══ Information provided

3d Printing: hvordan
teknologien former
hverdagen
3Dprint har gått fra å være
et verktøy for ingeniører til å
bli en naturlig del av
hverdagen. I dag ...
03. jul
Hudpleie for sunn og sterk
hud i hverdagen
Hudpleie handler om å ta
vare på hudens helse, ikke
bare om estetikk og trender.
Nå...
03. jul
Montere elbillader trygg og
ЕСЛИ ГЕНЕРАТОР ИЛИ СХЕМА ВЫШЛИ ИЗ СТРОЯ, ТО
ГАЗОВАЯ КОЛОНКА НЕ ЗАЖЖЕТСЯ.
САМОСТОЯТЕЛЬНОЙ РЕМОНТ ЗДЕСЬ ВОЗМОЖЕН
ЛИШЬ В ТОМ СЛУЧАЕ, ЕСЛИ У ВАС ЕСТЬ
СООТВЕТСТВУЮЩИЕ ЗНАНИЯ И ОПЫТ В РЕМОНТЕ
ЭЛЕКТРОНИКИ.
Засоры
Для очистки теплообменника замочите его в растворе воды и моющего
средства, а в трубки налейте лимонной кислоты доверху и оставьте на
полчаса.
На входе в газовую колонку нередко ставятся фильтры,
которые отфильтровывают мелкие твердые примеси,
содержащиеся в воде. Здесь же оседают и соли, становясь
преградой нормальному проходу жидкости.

════
══ Information provided

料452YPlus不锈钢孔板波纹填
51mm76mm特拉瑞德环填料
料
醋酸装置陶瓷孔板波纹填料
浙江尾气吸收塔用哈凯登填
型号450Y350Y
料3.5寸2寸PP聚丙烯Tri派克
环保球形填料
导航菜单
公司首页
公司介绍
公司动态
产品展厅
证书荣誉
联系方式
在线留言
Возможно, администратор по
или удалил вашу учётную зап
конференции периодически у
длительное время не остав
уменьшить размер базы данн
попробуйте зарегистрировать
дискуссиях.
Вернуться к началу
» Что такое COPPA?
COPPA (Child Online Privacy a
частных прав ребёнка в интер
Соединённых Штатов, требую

════
══ Information provided

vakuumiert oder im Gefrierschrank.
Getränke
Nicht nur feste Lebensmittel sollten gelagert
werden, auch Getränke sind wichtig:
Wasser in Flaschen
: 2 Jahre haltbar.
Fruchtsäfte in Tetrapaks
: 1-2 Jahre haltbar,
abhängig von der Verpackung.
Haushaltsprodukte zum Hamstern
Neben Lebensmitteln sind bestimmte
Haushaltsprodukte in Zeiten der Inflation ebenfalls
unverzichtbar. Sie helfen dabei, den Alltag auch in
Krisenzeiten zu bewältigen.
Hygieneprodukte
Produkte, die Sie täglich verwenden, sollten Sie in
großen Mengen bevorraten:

════

About this exercise
Wherever a line holds the word "sind", copy that line out of the entries above.

Solution for this problem
werden, auch Getränke sind wichtig:
Neben Lebensmitteln sind bestimmte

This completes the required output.